Start-ups innovating maritime solutions often have great ideas but securing funding amid intense competition to turn them into saleable products is one of their biggest challenges.

Investors typically seek ventures with a proven track record or a clear profitability path, which many start-ups lack.

And maritime tech start-ups face specific funding challenges due to a perception among investors that the industry is resistant to rapid technological change and the risk of limited adoption.

Bucking that trend is Motion Ventures, a Singapore-based consortium-driven venture capital fund launched in 2021 that targets maritime-related start-ups.

The fund is a typical example of how Singapore’s maritime ecosystem has banded together to remove roadblocks to the innovation required to meet the International Maritime Organization’s 2030 and 2050 emissions requirements.

Anchor investors comprise Wilhelmsen, Lloyd’s Register, Hamburger Hafen und Logistik and Indonesian shipowner Meratus.

Other corporate shipping investors include Kepler, Mitsui OSK Lines, IMC, Stolt-Nielsen and Signal Maritime, together with partners from the financial and government sectors.

“It speaks to the strength of the network. People see value in it,” said Motion Ventures founder Shaun Hon, a former engineer who used to build predictive models for an electric vehicle company before moving to Singapore six years ago.

“One of the things I discovered was that for founders in the B2B space, sales cycles are traditionally very long.

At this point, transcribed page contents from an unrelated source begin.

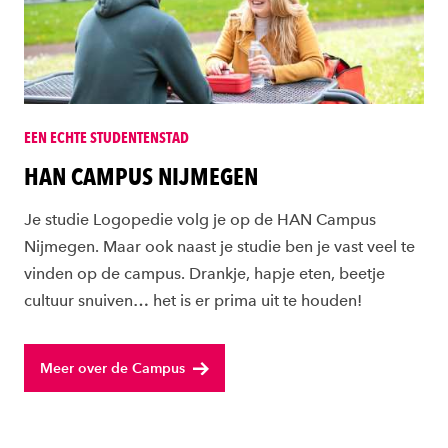
EEN ECHTE STUDENTENSTAD
HAN CAMPUS NIJMEGEN
Je studie Logopedie volg je op de HAN Campus
Nijmegen. Maar ook naast je studie ben je vast veel te
vinden op de campus. Drankje, hapje eten, beetje
cultuur snuiven… het is er prima uit te houden!
Meer over de Campus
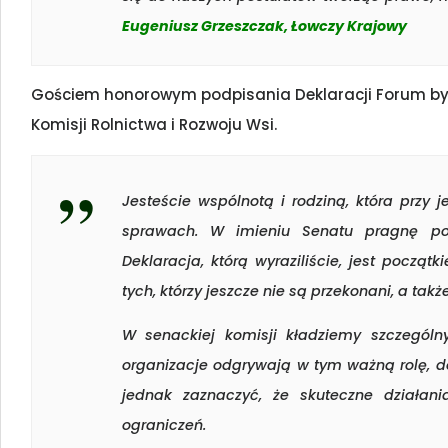
Eugeniusz Grzeszczak, Łowczy Krajowy
Gościem honorowym podpisania Deklaracji Forum był
Komisji Rolnictwa i Rozwoju Wsi.
Jesteście wspólnotą i rodziną, która przy
sprawach. W imieniu Senatu pragnę podz
Deklaracja, którą wyraziliście, jest pocz
tych, którzy jeszcze nie są przekonani, a tak
W senackiej komisji kładziemy szczegól
organizacje odgrywają w tym ważną rolę, d
jednak zaznaczyć, że skuteczne działan
ograniczeń.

I was thinking about what the best way would be to solve that.

‘Market fit’

“Our hypothesis is that if we can line up the right industry stakeholders together to work in alignment on a solution, the start-up founders get better feedback on whether their solution works. That shortens a lot of the time needed to find product market fit,” Hon said.

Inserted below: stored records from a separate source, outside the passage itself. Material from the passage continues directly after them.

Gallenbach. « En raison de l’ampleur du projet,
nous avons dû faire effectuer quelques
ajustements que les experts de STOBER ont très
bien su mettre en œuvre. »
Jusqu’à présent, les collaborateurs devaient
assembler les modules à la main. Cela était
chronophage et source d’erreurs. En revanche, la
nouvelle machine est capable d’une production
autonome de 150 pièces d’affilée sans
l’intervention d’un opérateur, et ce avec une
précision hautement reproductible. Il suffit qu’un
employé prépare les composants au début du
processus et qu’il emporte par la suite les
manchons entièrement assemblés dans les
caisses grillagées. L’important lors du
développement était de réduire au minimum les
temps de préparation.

“We decided we wanted a fund that would encompass maritime plays across the value chain, to have a different lens on what is a solution that can be adopted in the industry, as opposed to any siloed views.”

Commenting from the perspective of a corporate investor in Motion Ventures, Nakul Malhotra, vice president of Wilhelmsen Group’s emerging opportunities portfolio, said the fund is a very good forum for maritime corporates to collaborate with others in the industry based on an aligned principle.

“A corporate venture-capital approach is one important cog in that overall thing where we essentially utilise the fund’s deal-flow scanning and venture scouting to see what’s happening in the market.

“All of that insight and intelligence gives us a sense of what direction things are moving,” Malhotra said.

Seed-stage companies

Motion Ventures targets seed-stage companies — start-ups that have a product and might be doing trials or have one or two clients.

“That is a really good spot for us to come in because they have a tangible product,” Hon said.

Motion Ventures spends a lot of time trying to find the right businesses to invest in, Hon said. It also gets reach-outs and referrals from its investors.

After identifying a suitable candidate, the team then runs the start-up’s solution past its investors, who could be potential users and seeks feedback from the market.

“If it didn’t work, or something isn’t working right, we share that feedback with the founders so that they can decide if they want to iterate the product to better fit the market needs,” Hon said.

“Then we start looking into other stuff. Do they enable the industry to do better? Is there a real need? How big is the market? Is it a growing space? Do the founders have execution capabilities?”

The global search for candidates has seen the fund review more than 8,000 potential companies over the past three years.

“We mostly spent a lot of time on evaluation and due diligence,” Hon said.

To date, the fund has invested in 25 companies.

Most investments are in the region of $500,000. Exceptional performers can receive capital injections of up to $2m.

Both Hon and Malhotra stress that, like any other fund, Motion Ventures will at some point liquidate its investments and return capital to investors.

The fund has already had two profitable exits from portfolio investments.

$22m war chest

“To be able to see that life cycle happen with two of the portfolio within that time period just gives some level of validation of the concept,” Malhotra said.

Motion Ventures started off with a SGD 30m ($22.2m) war chest and has invested about 75% so far.

Hon does not believe Motion Ventures’ mission will change.

“Since we started, we’ve been trying to bring more innovation into the maritime space and see adoption growing,” he said.

“We are figuring out how to scale that, to grow the network and offer different kinds of support for our start-up founders to build more consistently, more reliably.

“We’ll keep doing that in many different forms. Venture funding is certainly one way we’ve done it. But we’re also not opposed to other ways that might work better.

“If we look at the spectrum of companies that are being built, there are so many different kinds of companies that require different kinds of funding. I think these are all different opportunities that we can capitalise on and build more in this space.”